◆ ACTIVITY
The entries below should be set down again exactly, with every picture left out.

Saved entries
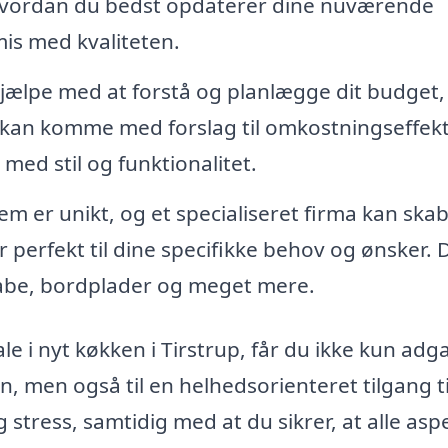
, hvordan du bedst opdaterer dine nuværende
is med kvaliteten.
jælpe med at forstå og planlægge dit budget,
e kan komme med forslag til omkostningseffekt
med stil og funktionalitet.
em er unikt, og et specialiseret firma kan ska
 perfekt til dine specifikke behov og ønsker. 
abe, bordplader og meget mere.
 i nyt køkken i Tirstrup, får du ikke kun adga
n, men også til en helhedsorienteret tilgang ti
 stress, samtidig med at du sikrer, at alle asp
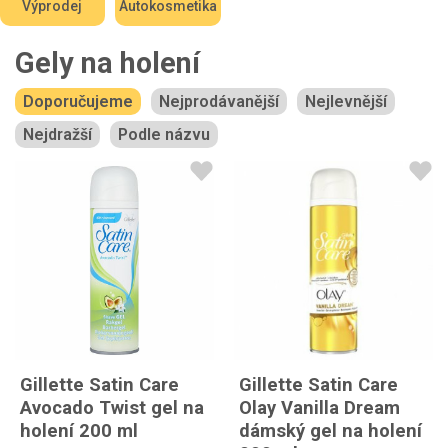
Výprodej
Autokosmetika
Gely na holení
Doporučujeme
Nejprodávanější
Nejlevnější
Nejdražší
Podle názvu
Gillette Satin Care
Gillette Satin Care
Avocado Twist gel na
Olay Vanilla Dream
holení 200 ml
dámský gel na holení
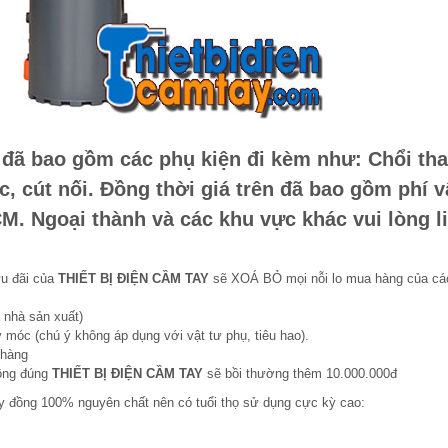
đã bao gồm các phụ kiện đi kèm như: Chổi th
c, cút nối. Đồng thời giá trên đã bao gồm phí 
M. Ngoại thành và các khu vực khác vui lòng l
ưu đãi của
THIẾT BỊ ĐIỆN CẦM TAY
sẽ XOÁ BỎ mọi nỗi lo mua hàng của cá
 nhà sản xuất)
 móc (chú ý không áp dụng với vật tư phụ, tiêu hao).
 hàng
hông đúng
THIẾT BỊ ĐIỆN CẦM TAY
sẽ bồi thường thêm 10.000.000đ
y đồng 100% nguyên chất nên có tuổi thọ sử dụng cực kỳ cao:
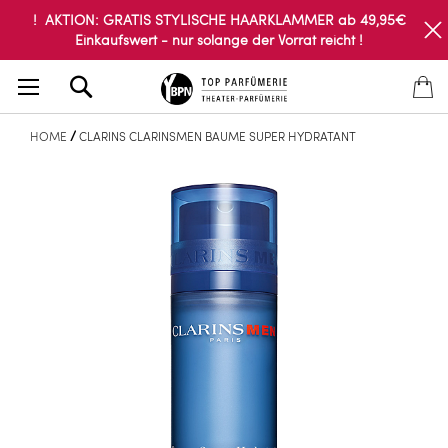
! AKTION: GRATIS STYLISCHE HAARKLAMMER ab 49,95€
Einkaufswert - nur solange der Vorrat reicht !
Search
HOME
CLARINS CLARINSMEN BAUME SUPER HYDRATANT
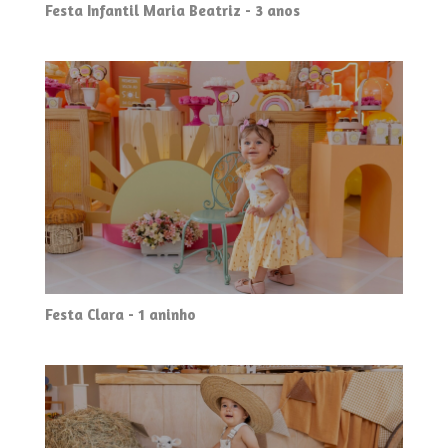
Festa Infantil Maria Beatriz - 3 anos
Festa Clara - 1 aninho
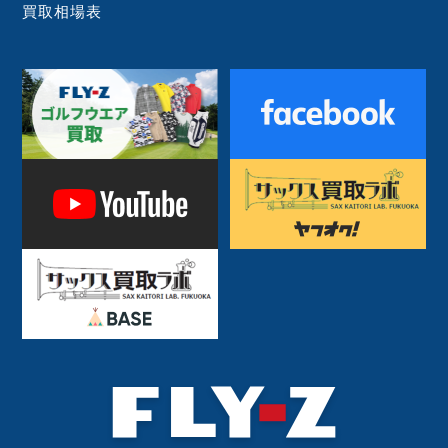
買取相場表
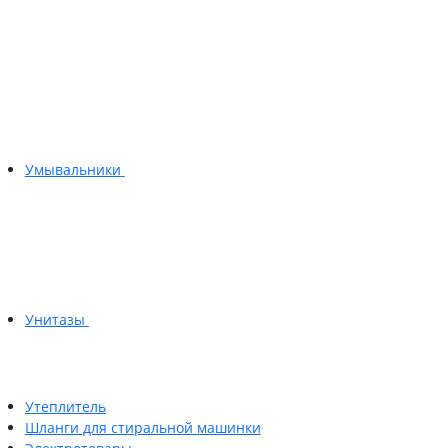
Умывальники
Унитазы
Утеплитель
Шланги для стиральной машинки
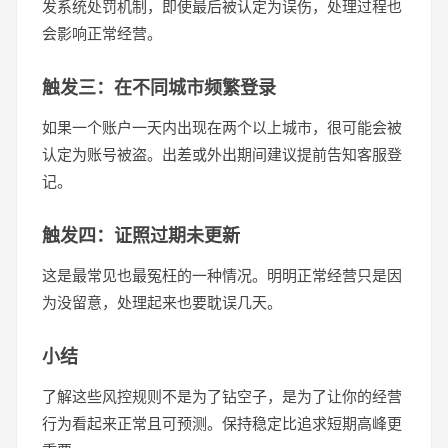
发系统处罚机制，即使最后被认定为误伤，处理过程也
会影响正常经营。
触发三：在不同城市频繁登录
如果一个账户一天内出现在两个以上城市，很可能会被
认定为账号被盗。出差或外出期间建议提前告知客服登
记。
触发四：证照过期未更新
这是最常见也最冤枉的一种情况。明明正常经营只是因
为没留意，处理起来也要耽误几天。
小结
了解这些风控规则不是为了钻空子，是为了让你的经营
行为看起来正常且可预测。保持稳定比追求短期高峰更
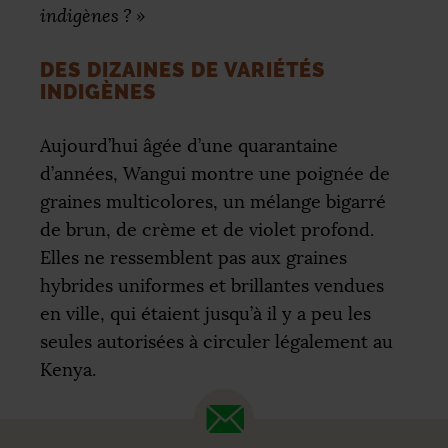
indigènes
?
»
DES DIZAINES DE VARIÉTÉS
INDIGÈNES
Aujourd’hui âgée d’une quarantaine
d’années, Wangui montre une poignée de
graines multicolores, un mélange bigarré
de brun, de crème et de violet profond.
Elles ne ressemblent pas aux graines
hybrides uniformes et brillantes vendues
en ville, qui étaient jusqu’à il y a peu les
seules autorisées à circuler légalement au
Kenya.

◆ WORKED SOLUTION
, hvordan du bedst opdaterer dine nuværende
is med kvaliteten.
jælpe med at forstå og planlægge dit budget,
e kan komme med forslag til omkostningseffekt
med stil og funktionalitet.
em er unikt, og et specialiseret firma kan ska
 perfekt til dine specifikke behov og ønsker. 
abe, bordplader og meget mere.
 i nyt køkken i Tirstrup, får du ikke kun adga
n, men også til en helhedsorienteret tilgang ti
 stress, samtidig med at du sikrer, at alle asp
Výprodej
Autokosmetika
Gely na holení
Doporučujeme
Nejprodávanější
Nejlevnější
Nejdražší
Podle názvu
Gillette Satin Care
Gillette Satin Care
Avocado Twist gel na
Olay Vanilla Dream
holení 200 ml
dámský gel na holení
đã bao gồm các phụ kiện đi kèm như: Chổi th
c, cút nối. Đồng thời giá trên đã bao gồm phí 
M. Ngoại thành và các khu vực khác vui lòng l
ưu đãi của
THIẾT BỊ ĐIỆN CẦM TAY
sẽ XOÁ BỎ mọi nỗi lo mua hàng của cá
 nhà sản xuất)
 móc (chú ý không áp dụng với vật tư phụ, tiêu hao).
 hàng
hông đúng
THIẾT BỊ ĐIỆN CẦM TAY
sẽ bồi thường thêm 10.000.000đ
y đồng 100% nguyên chất nên có tuổi thọ sử dụng cực kỳ cao:
! AKTION: GRATIS STYLISCHE HAARKLAMMER ab 49,95€
Einkaufswert - nur solange der Vorrat reicht !
Search
HOME
CLARINS CLARINSMEN BAUME SUPER HYDRATANT
Festa Infantil Maria Beatriz - 3 anos
Festa Clara - 1 aninho
買取相場表
Умывальники
Унитазы
Утеплитель
Шланги для стиральной машинки
发系统处罚机制，即使最后被认定为误伤，处理过程也
会影响正常经营。
触发三：在不同城市频繁登录
如果一个账户一天内出现在两个以上城市，很可能会被
认定为账号被盗。出差或外出期间建议提前告知客服登
记。
触发四：证照过期未更新
这是最常见也最冤枉的一种情况。明明正常经营只是因
为没留意，处理起来也要耽误几天。
小结
了解这些风控规则不是为了钻空子，是为了让你的经营
行为看起来正常且可预测。保持稳定比追求短期高峰更
indigènes
?
»
DES DIZAINES DE VARIÉTÉS
INDIGÈNES
Aujourd’hui âgée d’une quarantaine
d’années, Wangui montre une poignée de
graines multicolores, un mélange bigarré
de brun, de crème et de violet profond.
Elles ne ressemblent pas aux graines
hybrides uniformes et brillantes vendues
en ville, qui étaient jusqu’à il y a peu les
seules autorisées à circuler légalement au
Kenya.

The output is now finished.